Variable in list with Oracle JDBC and RDBMS

I always wanted to create a variable in list query using a single parameter and found that it wasn't possible with JDBC.

SELECT * FROM DEPT WHERE like DEPTNO IN (?);

Then I stumbled upon this on steve's blog, which he shows how he did it in ADF BC using a SQL function.
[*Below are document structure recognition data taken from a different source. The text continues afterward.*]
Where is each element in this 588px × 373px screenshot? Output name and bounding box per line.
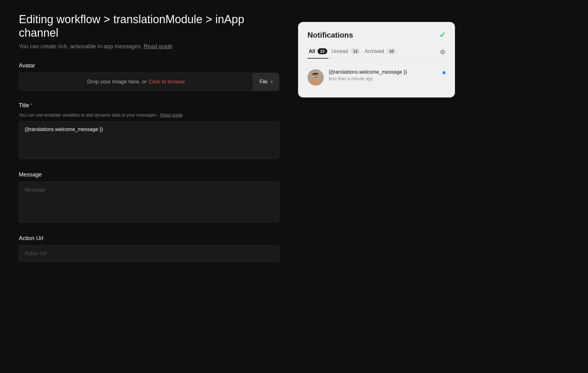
avatar-label: Avatar	[19, 62, 279, 69]
title-hint: You can use template variables to add dy…	[19, 113, 279, 118]
tab-archived-label: Archived	[365, 49, 384, 54]
svg-rect-4	[313, 73, 318, 74]
svg-point-2	[314, 75, 315, 76]
right-panel: Notifications ✓ All 22 Unread 12 Archive…	[298, 13, 461, 273]
notifications-tabs: All 22 Unread 12 Archived 10 ⚙	[307, 46, 446, 59]
notification-time: less than a minute ago	[329, 76, 446, 81]
notification-item: {{translations.welcome_message }} less t…	[307, 66, 446, 89]
settings-icon[interactable]: ⚙	[440, 48, 446, 56]
avatar-upload-area[interactable]: Drop your Image here, or Click to browse…	[19, 73, 279, 91]
title-section: Title* You can use template variables to…	[19, 102, 279, 160]
svg-point-3	[316, 75, 318, 76]
left-panel: Editing workflow > translationModule > i…	[19, 13, 279, 273]
message-input[interactable]	[19, 182, 279, 223]
avatar-section: Avatar Drop your Image here, or Click to…	[19, 62, 279, 91]
page-subtitle: You can create rich, actionable in-app m…	[19, 43, 279, 50]
check-icon: ✓	[439, 31, 446, 39]
tab-all-label: All	[309, 49, 315, 54]
avatar-drop-zone[interactable]: Drop your Image here, or Click to browse	[19, 73, 253, 91]
read-guide-link-subtitle[interactable]: Read guide	[144, 43, 173, 50]
message-label: Message	[19, 171, 279, 178]
message-section: Message	[19, 171, 279, 224]
notification-unread-dot	[442, 71, 446, 74]
notifications-header: Notifications ✓	[307, 31, 446, 39]
title-input[interactable]: {{translations.welcome_message }}	[19, 121, 279, 159]
tab-all-badge: 22	[318, 48, 327, 54]
avatar	[307, 69, 324, 86]
click-to-browse[interactable]: Click to browse	[149, 79, 185, 85]
page-title: Editing workflow > translationModule > i…	[19, 13, 279, 39]
action-url-input[interactable]	[19, 245, 279, 262]
tab-archived-badge: 10	[387, 48, 396, 54]
action-url-label: Action Url	[19, 235, 279, 242]
tab-all[interactable]: All 22	[307, 46, 329, 59]
action-url-section: Action Url	[19, 235, 279, 262]
avatar-file-button[interactable]: File ▾	[253, 73, 279, 91]
tab-unread-badge: 12	[350, 48, 360, 54]
notification-message: {{translations.welcome_message }}	[329, 69, 446, 75]
title-label: Title*	[19, 102, 279, 109]
chevron-down-icon: ▾	[271, 80, 273, 84]
tab-unread-label: Unread	[332, 49, 348, 54]
tab-archived[interactable]: Archived 10	[363, 46, 398, 59]
notifications-card: Notifications ✓ All 22 Unread 12 Archive…	[298, 22, 455, 97]
tab-unread[interactable]: Unread 12	[330, 46, 361, 59]
read-guide-link-title[interactable]: Read guide	[160, 113, 183, 118]
notifications-title: Notifications	[307, 31, 353, 39]
notification-content: {{translations.welcome_message }} less t…	[329, 69, 446, 81]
http://radio.weblogs.com/0118231/stories/2004/09/23/notYetDocumentedAdfSampleApplications.html
126. Using Comma-Separated String Bind for Variable IN List [10.1.3.3] 10-JAN-2008

So his my simple JDBC program method showing how it works, using the DEPT table here.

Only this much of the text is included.